Some of the suffrage campaigners forgotten by history
While leading suffrage campaigners like Millicent Fawcett, Emmeline Pankhurst, and Emily Wilding Davison are rightly celebrated and remembered for their devotion to the cause, many others have been forgotten by history and are largely missing from the archives. Here we celebrate the contributions of just a few of those lesser-known women and men, reimagined by illustrator Charlotte Trounce.
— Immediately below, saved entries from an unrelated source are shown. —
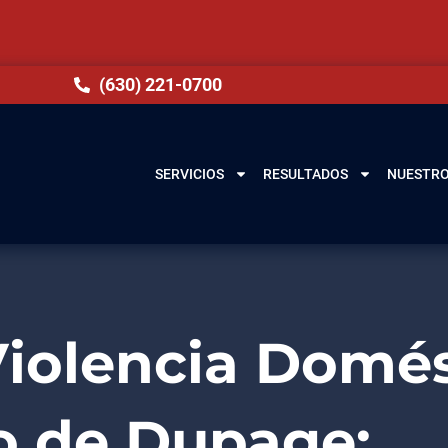
(630) 221-0700
SERVICIOS
RESULTADOS
NUESTRO
iolencia Domés
o de Dupage:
Portrait of Agnes Pochin, the first woman to speak about suffrage on a public platform, at the first public meeting of the Manchester National Society for Women’s Suffrage. Previously – in 1855 – she had written The Right of Women to Exercise the Elective Franchise, calling for women to have equal rights in voting, education, divorce, and ambition. Agnes died in 1908, ten years before The Representation of the People Act.
Hanna Sheehy-Skeffington, a suffragist and Irish nationalist, born in County Cork and raised in Dublin. She founded the Irish Women's Franchise League (IWFL). The IWFL used militant tactics, smashing the windows of Dublin's General Post Office, the Custom House, and Dublin Castle. Hanna and her fellow suffragettes were all arrested and imprisoned for 1-6 months.
Here's Helen Blackburn, an early campaigner for working women's rights, and secretary of the Bristol and West of England Suffrage Society. In 1891, Helen co-founded the Women's Employment Defence League. She edited the Englishwoman's Review from 1889-1902 and, in 1896, co-edited The Conditions of Working Women and the Factory Acts.
Margaret Haig (known as Mrs Humphrey Mackworth during the suffrage years), who was secretary of the Newport branch of the WSPU. From 1911 she was president of the Cymric Suffrage Union, and later vice-president of the London Society for Women’s Suffrage. On the death of her father in 1918, Margaret succeeded his title as Viscountess Rhondda. She launched Time and Tide magazine in 1920 and the Six Point Group, a gender equality campaigning group, the following year.
Rev Claude Hinscliffe
This is Reverend Claude Hinscliffe. Claude was a member of the Men's League for Women's Suffrage, and co-founded the Church League for Women's Suffrage (CLWS) with his wife Gertrude. He officiated at the funeral of suffragette Emily Wilding Davison. After the First World War, the CLWS campaigned for the ordination of women.
Annot Robinson, the first secretary of the Dundee branch of the WSPU. She became a paid organizer for the NUWSS in 1911. Annot was a pacifist during the First World War, and became a full-time organizer for the Women's International League for Peace and Freedom (WILPF).
Maud Lady Selborne
Portrait of Maud Palmer, Countess of Selborne, was President of the Conservative and Unionist Women’s Franchise Association until 1913. After the war, she became a Justice of the Peace in Hampshire.
Nessie Stewart Brown
Here is Nessie Stewart Brown. Along with Eleanor Rathbone, Nessie founded Liverpool Women's Suffrage, and the Liverpool Women's Citizens Association. She also led Women's Liberal Federation branches in Liverpool, and served on the WLF executive. Nessie was a Liverpool city councillor, and in 1922 stood as a Liberal Party candidate for election. She was one of the first women to be appointed Justice of the Peace, in 1924.
Portrait of Ellen Wilkinson, a member of the NUWSS and the Labour Party in Manchester. She was later elected MP for Middlesbrough East from 1924-1931, and as MP for Jarrow from 1935-1947.
Anna Haslam, who signed the 1866 women's suffrage petition, and went on to play an active part in the suffrage campaign. In 1876, Anna became secretary of the Dublin Women’s Suffrage Society, which used similar methods to the campaigning methods of the suffragists.
Portrait of Mary Lowndes, a stained-glass artist, who founded the Artists' Suffrage League in 1907.